The first time I met Danny was five or six years ago in Indianapolis during the women’s basketball Big 10 Tournament. Purdue played Iowa, and I think he sat next to me. He was working at one of the Iowa City papers (there are two). He was using a digital camera, I don’t think I was. I had my newly purchased Leica with me, and I remember him saying something about wanting one, and I said something about always wanting to shoot basketball with it. To me, that was a real photographer sort of thing.
I bumped into him yearly, usually during a Big 10 basketball tournament.
I am glad he bought his Leica and left the paper to go to grad school, where from what I understand, this book originated.
A few years later, I followed his plan (leave paper go to grad school). Needless to say, I asked his advice and sort of followed it, but here I am telling you about his book which you should buy right now. Danny is one of the nicest guys I have met and it is clear from his pictures that breaking down barriers and coming back with the goods (flat out great pictures) is something he has a talent for. To quote Jack Kerouac: “You got eyes.”
Danny has done some traveling, but this work is from his home state, which is very refreshing.
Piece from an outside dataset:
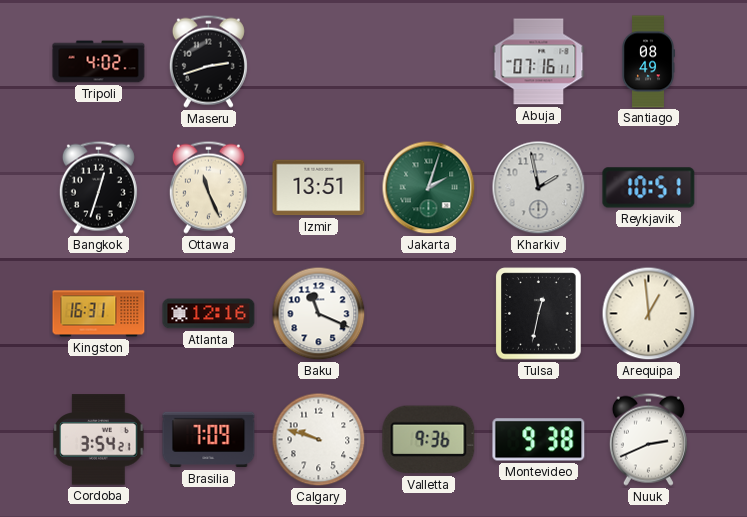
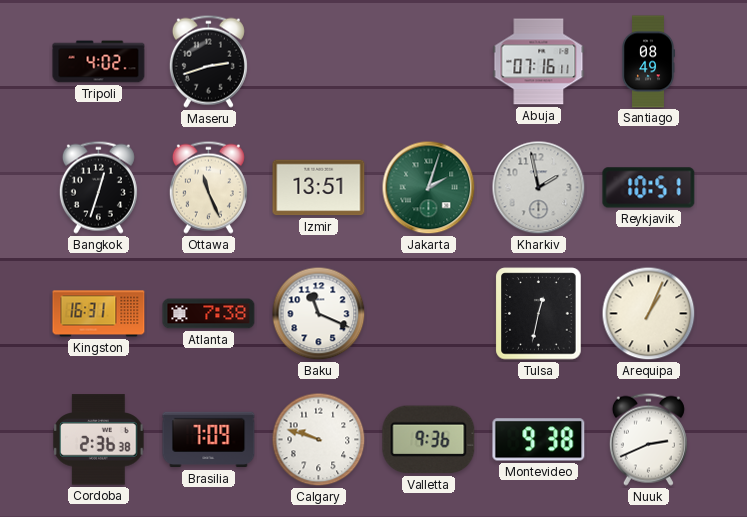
Atlanta: 12:16 -> 7:38
Arequipa: 12:59 -> 1:04
Cordoba: 3:54 -> 2:36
In the age of the College Photographer of Year contest having an international story category, it is nice to see someone work the back 40 for all it is worth.
And work it he does. This is Iowa beyond the image of pigs, corn and politicians. Real people populate these pages. Veterans, rabble-rousers, Hasidim, farmers, Plain People, families all make an unexpected portrait of a state few truly know.
Danny Wilcox Frazier
In stark black and white images his Iowa appears on the page. Grain competes with snow and ice at times. Yes, grain, real grain, not the digital kind. The good kind, it comes from film.
Turning the pages I am struck by unexpected images. Moments come out the shadows. All the action is up close and personal. You feel the corn fly through the air while being harvested on the family farm. I hear snow crunch under the feet of hunters on their way to the killing fields. These pictures come alive.
Danny Wilcox Frazier’s clarity goes beyond what may be fashionable in some journalism circles. There are no fancy tricks of composition or electronic flash. He has the clear and direct voice of an Iowan adn the eyes of a poet.